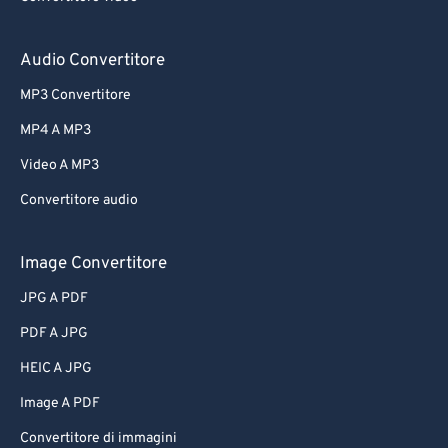
Audio Convertitore
MP3 Convertitore
MP4 A MP3
Video A MP3
Convertitore audio
Image Convertitore
JPG A PDF
PDF A JPG
HEIC A JPG
Image A PDF
Convertitore di immagini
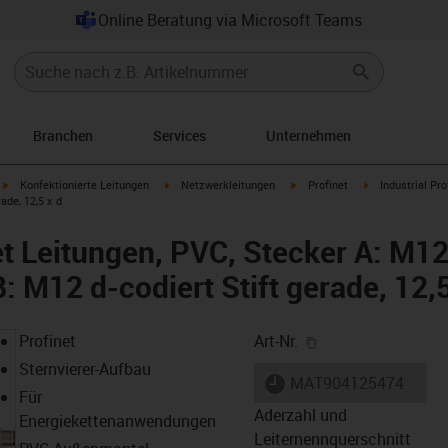
Online Beratung via Microsoft Teams
Branchen
Services
Unternehmen
igus-icon-arrow-right
igus-icon-arrow-right
igus-icon-arrow-right
igus-icon-arrow-
Konfektionierte Leitungen
Netzwerkleitungen
Profinet
Industrial Pr
ade, 12,5 x d
et Leitungen, PVC, Stecker A: M12 
: M12 d-codiert Stift gerade, 12,5
igus-icon-copy-cl
Profinet
Art-Nr.
Sternvierer-Aufbau
igus-icon-lieferzeit
MAT904125474
Für
Aderzahl und
Energiekettenanwendungen
Leiternennquerschnitt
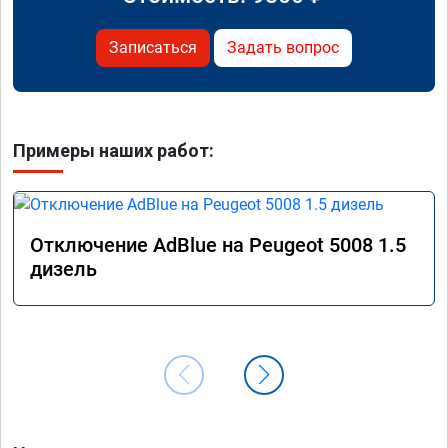
Записаться
Задать вопрос
Примеры наших работ:
Отключение AdBlue на Peugeot 5008 1.5
дизель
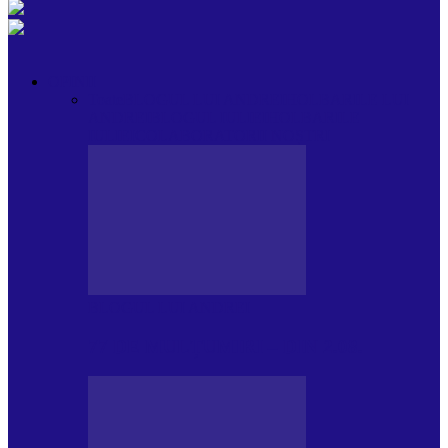
OPINII
Toate
BLOGUL LUI ANDREI
HOLBARILE LUI
ANDREI
BLOGUL IULIEI
HOLBARILE
IULIEI
COLABORATORII NOȘTRI
BLOGUL LUI ANDREI
77 DE MULȚUMIRI – DIN 2.08.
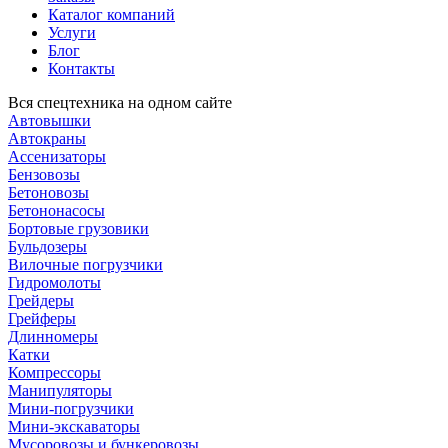
Каталог компаний
Услуги
Блог
Контакты
Вся спецтехника на одном сайте
Автовышки
Автокраны
Ассенизаторы
Бензовозы
Бетоновозы
Бетононасосы
Бортовые грузовики
Бульдозеры
Вилочные погрузчики
Гидромолоты
Грейдеры
Грейферы
Длинномеры
Катки
Компрессоры
Манипуляторы
Мини-погрузчики
Мини-экскаваторы
Мусоровозы и бункеровозы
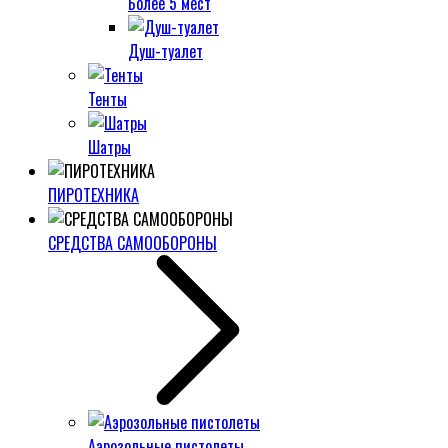
Более 5 мест
Душ-туалет
Тенты
Шатры
ПИРОТЕХНИКА
СРЕДСТВА САМООБОРОНЫ
Аэрозольные пистолеты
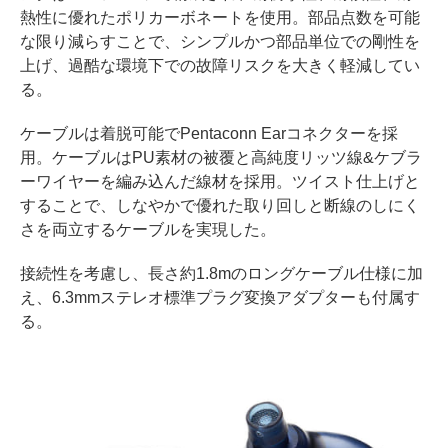
熱性に優れたポリカーボネートを使用。部品点数を可能
な限り減らすことで、シンプルかつ部品単位での剛性を
上げ、過酷な環境下での故障リスクを大きく軽減してい
る。
ケーブルは着脱可能でPentaconn Earコネクターを採
用。ケーブルはPU素材の被覆と高純度リッツ線&ケブラ
ーワイヤーを編み込んだ線材を採用。ツイスト仕上げと
することで、しなやかで優れた取り回しと断線のしにく
さを両立するケーブルを実現した。
接続性を考慮し、長さ約1.8mのロングケーブル仕様に加
え、6.3mmステレオ標準プラグ変換アダプターも付属す
る。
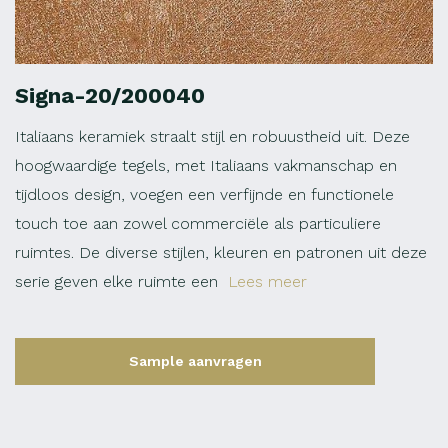
Signa-20/200040
Italiaans keramiek straalt stijl en robuustheid uit. Deze
hoogwaardige tegels, met Italiaans vakmanschap en
tijdloos design, voegen een verfijnde en functionele
touch toe aan zowel commerciële als particuliere
ruimtes. De diverse stijlen, kleuren en patronen uit deze
serie geven elke ruimte een
Lees meer
Sample aanvragen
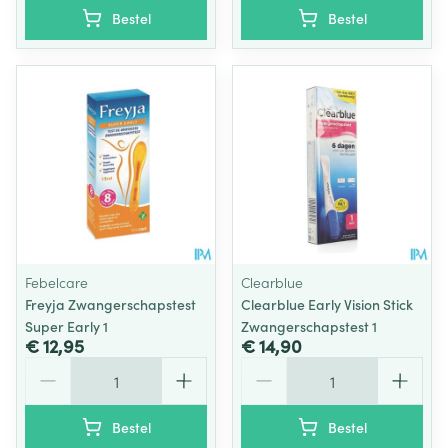
Bestel
Bestel
Febelcare
Clearblue
Freyja Zwangerschapstest
Clearblue Early Vision Stick
Super Early 1
Zwangerschapstest 1
€ 12,95
€ 14,90
Aantal
Aantal
Bestel
Bestel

*Assigned task*. Please tally every line of the material above that has the string "Italiaans", and write only the total.

*Solved exercise*. 2